Patrimoine culturel immatériel, projets de musées et sociétés urbanisées

Les musées doivent se muer en véritables lieux de dialogue social, stimuler la confrontation et la déconstruction des idées, éveiller la créativité, encourager la participation et contribuer à développer des visions de la société : voici en quelques mots la conclusion à laquelle sont parvenus des experts réunis lors d’un colloque international organisé en septembre à Berne.
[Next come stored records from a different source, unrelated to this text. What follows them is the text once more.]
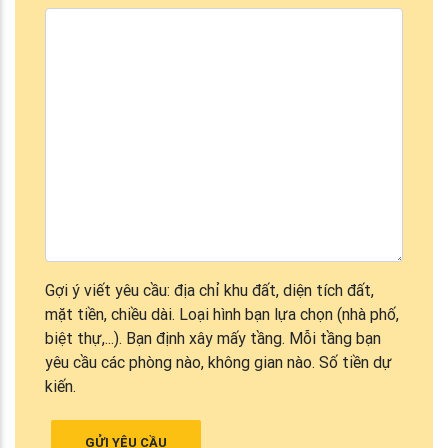
Gợi ý viết yêu cầu: địa chỉ khu đất, diện tích đất,
mặt tiền, chiều dài. Loại hình bạn lựa chọn (nhà phố,
biệt thự,...). Bạn định xây mấy tầng. Mỗi tầng bạn
yêu cầu các phòng nào, không gian nào. Số tiền dự
kiến.
GỬI YÊU CẦU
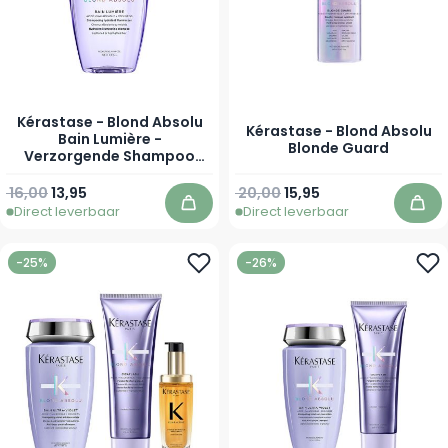
Kérastase - Blond Absolu
Kérastase - Blond Absolu
Bain Lumière -
Blonde Guard
Verzorgende Shampoo
voor Ontkleurd Haar
Normale prijs
Vanaf
Normale prijs
Vanaf
16,00
13,95
20,00
15,95
Direct leverbaar
Direct leverbaar
In winkelwagen
In 
-25%
-26%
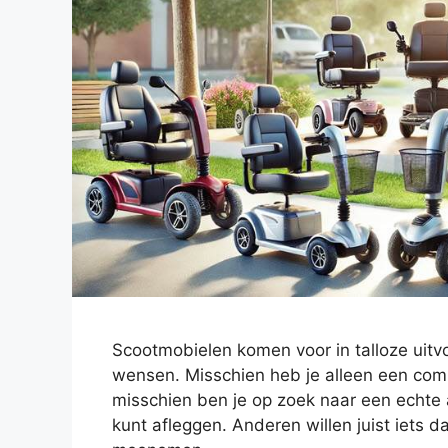
Scootmobielen komen voor in talloze uit
wensen. Misschien heb je alleen een comp
misschien ben je op zoek naar een echte
kunt afleggen. Anderen willen juist iets d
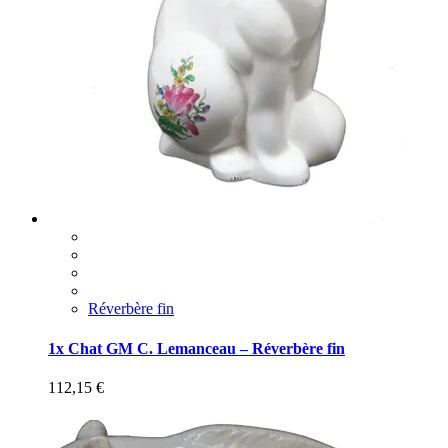
Réverbère fin
1x Chat GM C. Lemanceau – Réverbère fin
112,15
€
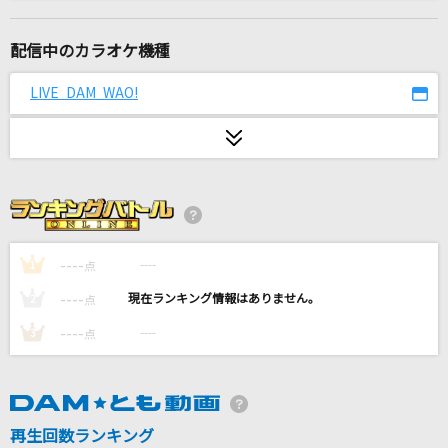
夜の踊り子
サカナクション
配信中のカラオケ機種
イエス
LIVE DAM WAO!
Acid Black Cherry
Love me,Love you
Mrs. GREEN APPLE
幽霊船戦(ビデオクリップバージョン)
宝鐘マリン
----
----
1
点
----
----
2
点
モス(ビデオクリップバージョン)
----
----
3
点
サカナクション
[生音]Fighter
KANA-BOON
再生回数ランキング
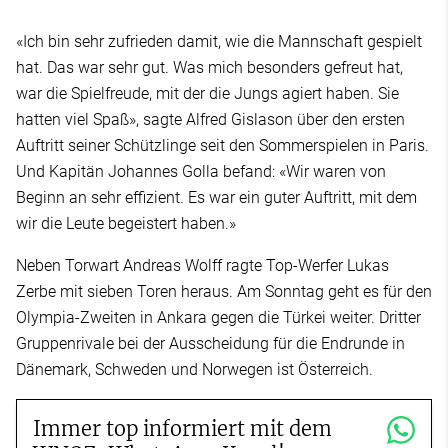
«Ich bin sehr zufrieden damit, wie die Mannschaft gespielt
hat. Das war sehr gut. Was mich besonders gefreut hat,
war die Spielfreude, mit der die Jungs agiert haben. Sie
hatten viel Spaß», sagte Alfred Gislason über den ersten
Auftritt seiner Schützlinge seit den Sommerspielen in Paris.
Und Kapitän Johannes Golla befand: «Wir waren von
Beginn an sehr effizient. Es war ein guter Auftritt, mit dem
wir die Leute begeistert haben.»
Neben Torwart Andreas Wolff ragte Top-Werfer Lukas
Zerbe mit sieben Toren heraus. Am Sonntag geht es für den
Olympia-Zweiten in Ankara gegen die Türkei weiter. Dritter
Gruppenrivale bei der Ausscheidung für die Endrunde in
Dänemark, Schweden und Norwegen ist Österreich.
Immer top informiert mit dem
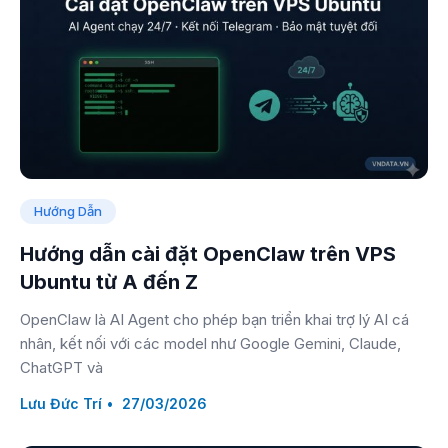
Hướng Dẫn
Hướng dẫn cài đặt OpenClaw trên VPS
Ubuntu từ A đến Z
OpenClaw là AI Agent cho phép bạn triển khai trợ lý AI cá
nhân, kết nối với các model như Google Gemini, Claude,
ChatGPT và
Lưu Đức Trí
27/03/2026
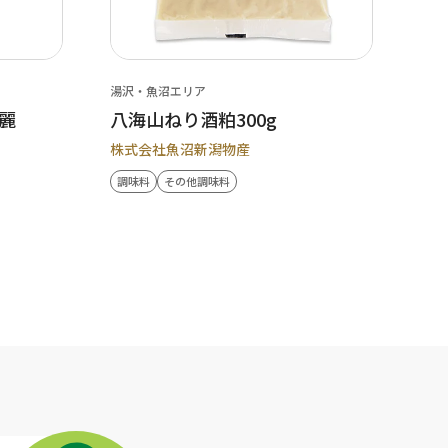
湯沢・魚沼エリア
麗
八海山ねり酒粕300g
株式会社魚沼新潟物産
調味料
その他調味料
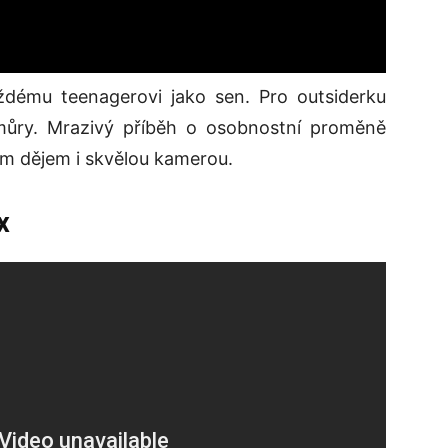
ždému teenagerovi jako sen. Pro outsiderku
můry. Mrazivý příběh o osobnostní proměně
vým dějem i skvělou kamerou.
x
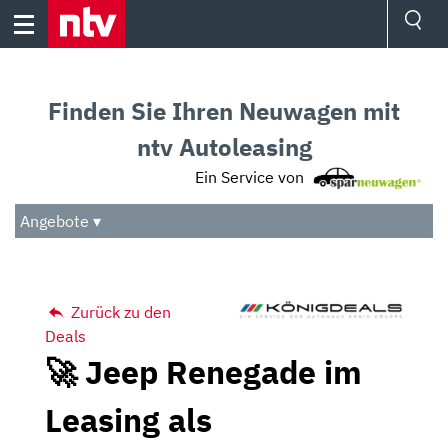
Skip
to
content
Ressorts
Sport
Finden Sie Ihren Neuwagen mit
Börse
Wetter
ntv Autoleasing
TV
Ein Service von
Video
Audio
Angebote ▾
Das Beste
Zurück zu den
Deals
🚀 Jeep Renegade im
Leasing als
Cela fait bientôt 50 ans que l’UNESCO lutte pour la préservation du patrimoine culturel et naturel. Mais ce n’est que depuis 2003, sous l’impulsion de mouvements indigènes, qu’il a aussi inscrit, parmi ses priorités, la sauvegarde du patrimoine culturel immatériel (PCI). De quoi s’agit-il précisément?

Le patrimoine culturel immatériel peut s’exprimer dans divers domaines, notamment dans les pratiques sociales et communautaires, mais également dans les connaissances et le savoir-faire. À la différence des monuments historiques, le patrimoine culturel immatériel évolue constamment.

Faut-il rappeler que de nombreuses traditions d’Europe centrale qui avaient disparu ont été ressuscitées dès le 19e siècle après d’importants changements sociétaux et ce précisément dans un environnement urbain? Selon la définition contenue dans la convention de l’UNESCO, des instruments et artefacts font également partie du patrimoine culturel immatériel. Ces objets témoins d’une mémoire plus ou moins collective occupent une place de plus en plus importante dans les musées.

En Suisse, le patrimoine culturel immatériel comprend également les traditions vivantes. Ces traditions ne sont pas autre chose que l’expression d’un sentiment de continuité des générations actuelles et futures. Et c’est précisément à ce besoin de continuité que tentent aussi de répondre les musées, en mettant en évidence des succès et des échecs de la société que la compréhension d’histoires attestées par des artefacts a permis de dévoiler. Ce faisant, ils fournissent les outils nécessaires à une meilleure appréhension de l’avenir. Marquées par une mobilité croissante et soumises à des rythmes effrénés, nos sociétés urbanisées, qui englobent de plus de plus les habitants des zones rurales, s’accrochent tout particulièrement à ces repères temporels.

«Patrimoine culturel immatériel, projets de musées et sociétés urbanisées (IMP and urbanised societies»): tels étaient les enjeux abordés par des experts réunis lors d’un colloque international organisé en septembre à Berne. Comment favoriser les pratiques sociales, le partage de connaissances et de savoir-faire et la participation culturelle dans un monde où tout va toujours plus vite? Dans ces sociétés en constante évolution, comment ces pratiques, connaissances et savoir-faire peuvent-ils s’adapter pour promouvoir des normes et des identités sociétales et pour renforcer la cohésion sociale et le sentiment d’appartenance à la société?

Dans ce jeu complexe, les musées ne réussiront à jouer leur rôle qu’en devenant de véritables lieux de dialogue social et en consolidant leur place dans l’éducation et l’apprentissage permanent. Stimuler la confrontation et la déconstruction des idées, éveiller la créativité et encourager la participation, voire contribuer à développer des visions de la société: voilà en quoi consiste la mission des musées. Une chose est sûre toutefois: c’est en dehors des musées que le patrimoine culturel communautaire s’exprime dans toute sa vitalité et sa diversité sociale et qu’il poursuit sa transformation permanente.